Stamford swim team exposed to culture, rigorous training during China trip
STAMFORD — Before last month, Liam Flaherty’s idea of Chinese Food was the orange chicken and steamed rice served at American restaurants.
But after a trip to the Yunnan province in China, Flaherty, a 13-year-old member of the Stamford Sailfish Aquatic Club, got a real taste of Chinese athletic training and delicacies.
“The food is much different,” the Greenwich Catholic School eighth-grader said.
Flaherty was among seven members of the Stamford-based swim team to go on a two-week training trip to China last month. The trip was arranged by coach Connie Wu, former member of the Chinese national team.

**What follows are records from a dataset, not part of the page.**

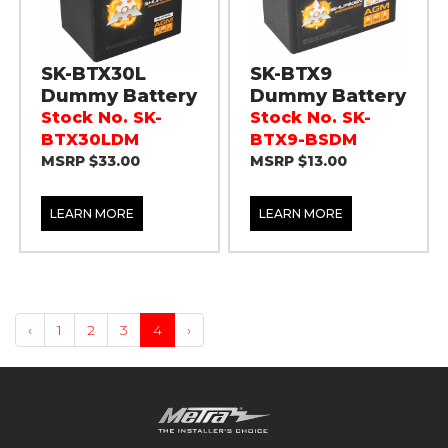
SK-BTX30L
SK-BTX9
Dummy Battery
Dummy Battery
Stock No. SK-
Stock No. SK-
BTX30LDM
BTX9-BSDM
MSRP $33.00
MSRP $13.00
LEARN MORE
LEARN MORE
‹
1
2
3
4
›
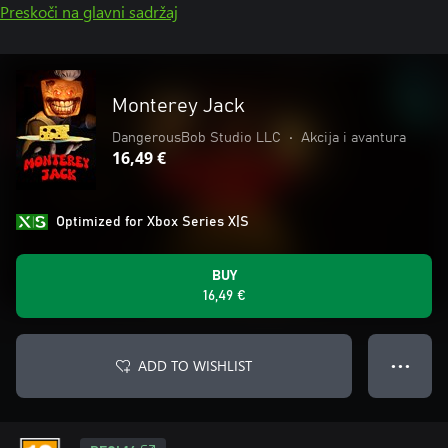
Preskoči na glavni sadržaj
Monterey Jack
DangerousBob Studio LLC
•
Akcija i avantura
16,49 €
Optimized for Xbox Series X|S
BUY
16,49 €
ADD TO WISHLIST
● ● ●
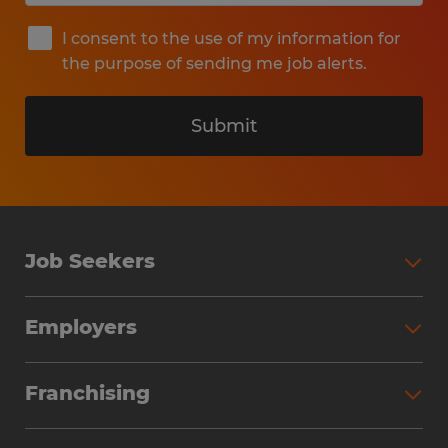
I consent to the use of my information for
the purpose of sending me job alerts.
Submit
Job Seekers
Search Jobs
Employers
Why Work with Spherion
Partner with Spherion
Jobs We Fill
Franchising
Workforce Solutions
Spherion Job Seeker Experience
Why Spherion
Direct Hire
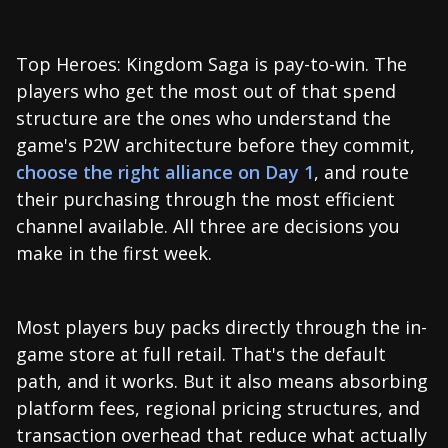
Top Heroes: Kingdom Saga is pay-to-win. The
players who get the most out of that spend
structure are the ones who understand the
game's P2W architecture before they commit,
choose the right alliance on Day 1
, and route
their purchasing through the most efficient
channel available. All three are decisions you
make in the first week.
Most players buy packs directly through the in-
game store at full retail. That's the default
path, and it works. But it also means absorbing
platform fees, regional pricing structures, and
transaction overhead that reduce what actually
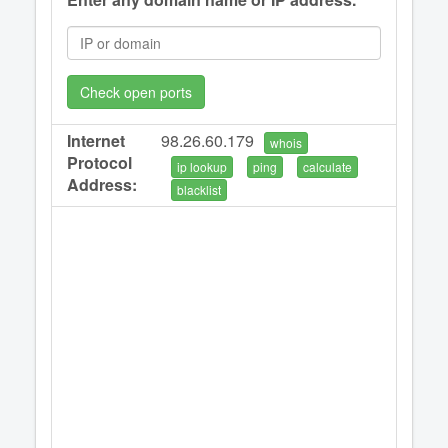
Check open ports
Internet
98.26.60.179
whois
Protocol
ip lookup
ping
calculate
Address:
blacklist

The trip was meant to teach the young swimmers — ranging from 12 years old and up — how to perform in high altitudes. They also gained a better understanding of Chinese culture and how to live on their own, even for a short time and under Wu’s guidance.
The swimmers spent up to five hours each day training. They also traveled around the area, visiting an international village, a rock forest and a cave.
“It’s important the kids learn something,” Wu said. “It’s more than getting faster. It’s that there’s not just American culture. They’re really sweet (kids) and willing to try everything. There’s a difference in culture they’re learning.”
Brielle Gold, 12, learned how the work of her counterparts differs from what she does in the Yerwood Center pool where her team trains. The Chinese training pool was about four meters longer than the one at Yerwood, making training laps longer.
Gold also noticed the training style for the Chinese — whose members are as young as 15 and already professional athletes — is a lot more intense with swimmers pushed by their coach’s shouting, a sharp contrast from the soft-spoken style of Wu.
“They’re a lot harder on swimmers,” she said. “I guess it works.”
The primary focus of the training was swimming at higher altitudes, which took more exercise and effort for the young athletes.
“Since we were up in the mountains, it takes longer to get acclimated and harder to breathe,” said Gold, a Turn of River eighth-grader. “It’s definitely a lot more challenging.”
To adjust, swimmers did more running, up to six miles a day — a contrast from their technical training in America of push-ups and pull-ups.
“You feel better and last longer,” said David Ponce, 14, a Greenwich High freshman who also went on the trip with his Stamford team. “We learned you need to pull more for long distance and you have to do longer strokes.”